The resulting array is the expected one, but I don't like having my stack corrupted. And I also want to know where I messed up,
Here I save the out parameters addresses and I change the return address:
__declspec(naked)
void
__stdcall
InterceptEnumProc()
{
DWORD_PTR retAdr;
FARPROC change;
HMODULE hModule;
FARPROC oldFuncAdr;
LPBYTE pJmpAdr;
__asm
{
sub edi, edi
push ebp
mov ebp, esp
sub esp, __LOCAL_SIZE
mov eax, [ebp + 4]
mov g_returnAdrEnumProc, eax
mov eax, [ebp + 8]
mov g_pProcIds, eax
mov eax, [ebp + 16]
mov g_pBytedReturned, eax
push esi
push ebx
};
change = (FARPROC)ChangeEnumProc; retAdr = (DWORD_PTR)change;
hModule = NULL;
oldFuncAdr = NULL;
hModule = LoadLibrary(TEXT("Psapi.dll"));
oldFuncAdr = GetProcAddress(hModule,
"EnumProcesses");
pJmpAdr = (LPBYTE)(DWORD_PTR)oldFuncAdr + 5;
__asm
{
pop ebx
pop esi
mov eax, retAdr
mov [ebp + 4], eax
mov esp, ebp
jmp pJmpAdr
};
}
And here I change the result:
__declspec(naked)
void
__stdcall
ChangeEnumProc()
{
DWORD rValue;
DWORD bytesReturned;
DWORD procsReturned;
DWORD i;
DWORD currentProcId;
DWORD poz;
__asm
{
push ebp
mov ebp, esp
sub esp, __LOCAL_SIZE
mov rValue, eax
push esi
push ebx
};
bytesReturned = *(DWORD* )g_pBytedReturned;
procsReturned = bytesReturned/sizeof(DWORD);
currentProcId = GetCurrentProcessId();
for(i = 0; i < procsReturned; i++)
{
DWORD procId;
procId = *g_pProcIds;
if(procId == currentProcId)
{
poz = i;
break;
}
g_pProcIds++;
}
g_pProcIds++;
for(i = poz + 1; i < procsReturned; i++)
{
*(g_pProcIds - 1) = *g_pProcIds;
g_pProcIds++;
}
bytesReturned = bytesReturned - sizeof(DWORD);
*(DWORD* )g_pBytedReturned = bytesReturned;
__asm
{
pop ebx
pop esi
mov esp, ebp
pop ebp
mov eax, rValue
jmp g_returnAdrEnumProc
};
}
The global variables:
PDWORD g_pProcIds;
PDWORD g_pBytedReturned;
DWORD_PTR g_returnAdrEnumProc;
EnumProcesses call:
DWORD allProcesses[1024];
DWORD bytesReturned = 0;
if(!EnumProcesses(allProcesses,
sizeof(allProcesses),
&bytesReturned))
{
}
The hooking is basic inline hooking, over writing the first 5 bytes of the API.

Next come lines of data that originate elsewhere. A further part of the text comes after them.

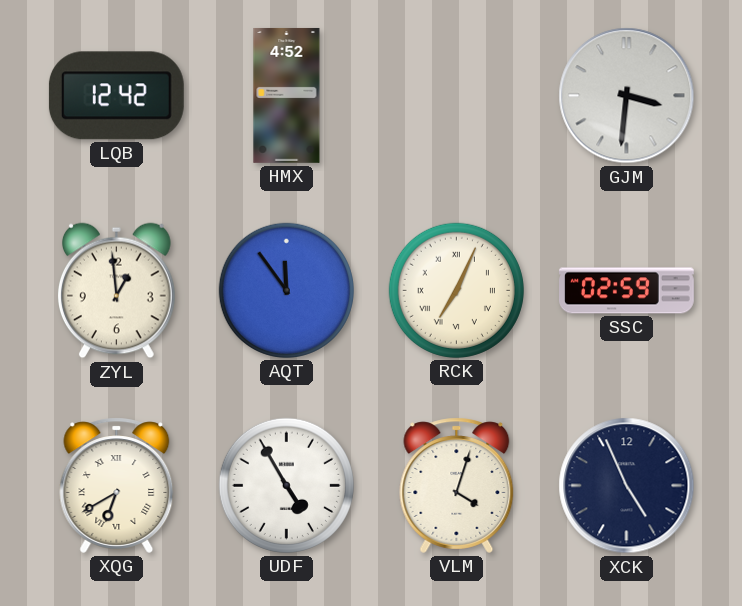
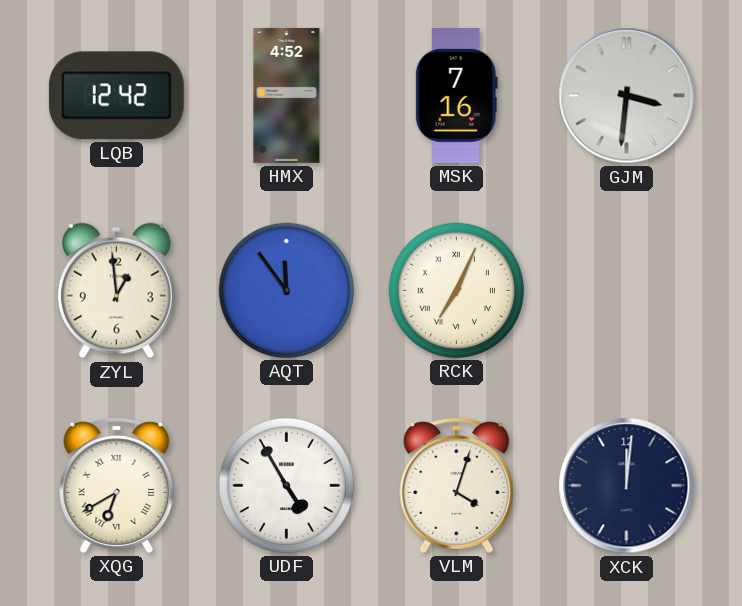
MSK: none -> 7:16
SSC: 02:59 -> none
XCK: 4:56 -> 12:01
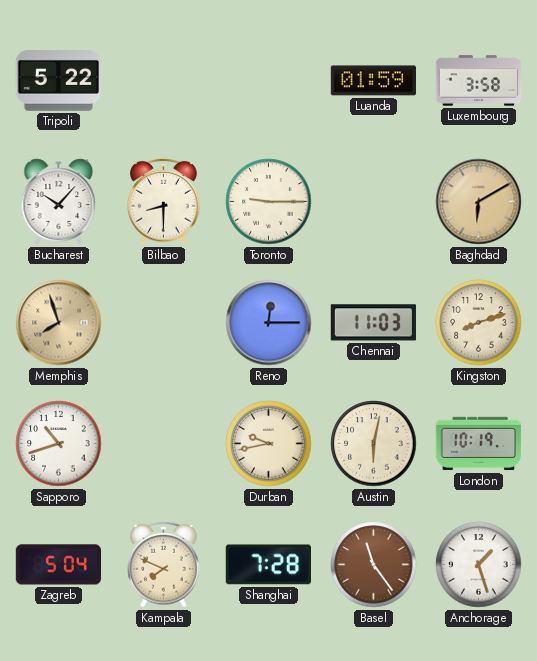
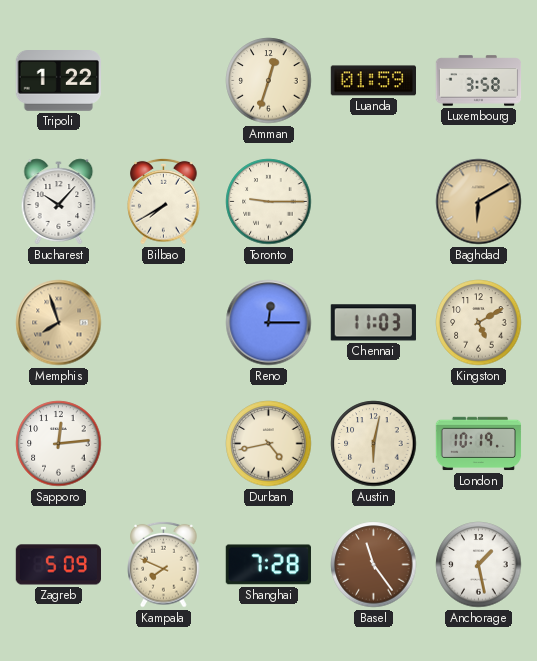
Tripoli: 5:22 -> 1:22
Amman: none -> 12:33
Bilbao: 8:30 -> 7:40
Kingston: 8:12 -> 5:10
Sapporo: 10:42 -> 12:14
Durban: 9:43 -> 4:43
Zagreb: 5:04 -> 5:09
Anchorage: 1:27 -> 1:28
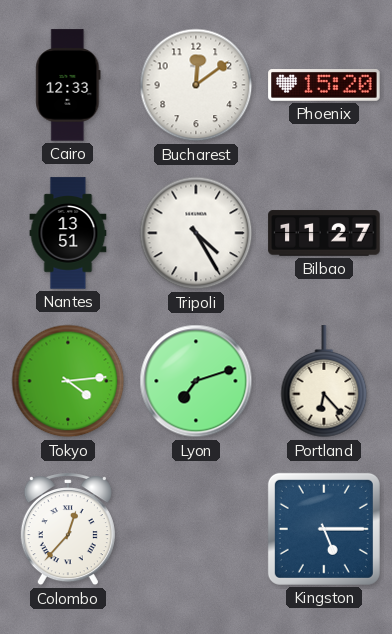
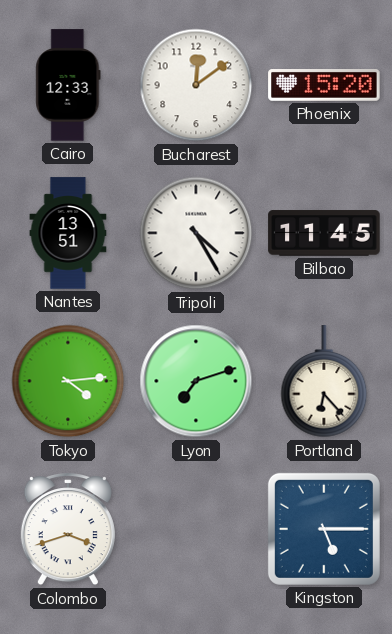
Bilbao: 11:27 -> 11:45
Colombo: 12:37 -> 3:42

I think I do some wrong things when I manipulate those pointers. I took advantage of the fact that EnumProcesses needs pointers for the first and 3rd argument, but I'm not sure how correct is the whole approach.
As a side-note: I was thinking to loose the global variables, and let some space at the beginning of ChangeEnumProc (fill it wit NOPs) and then over write that space with the data I need. I will also like some feedback on this idea too (it seems like over kill, but I never liked global variables).
EDIT: found the problem with a bit of step by step running. I was assigning a value to a local variable before I reserved space on the stack for my local variables. Edited the code above to illustrate it. I'm still open to feedback and advises.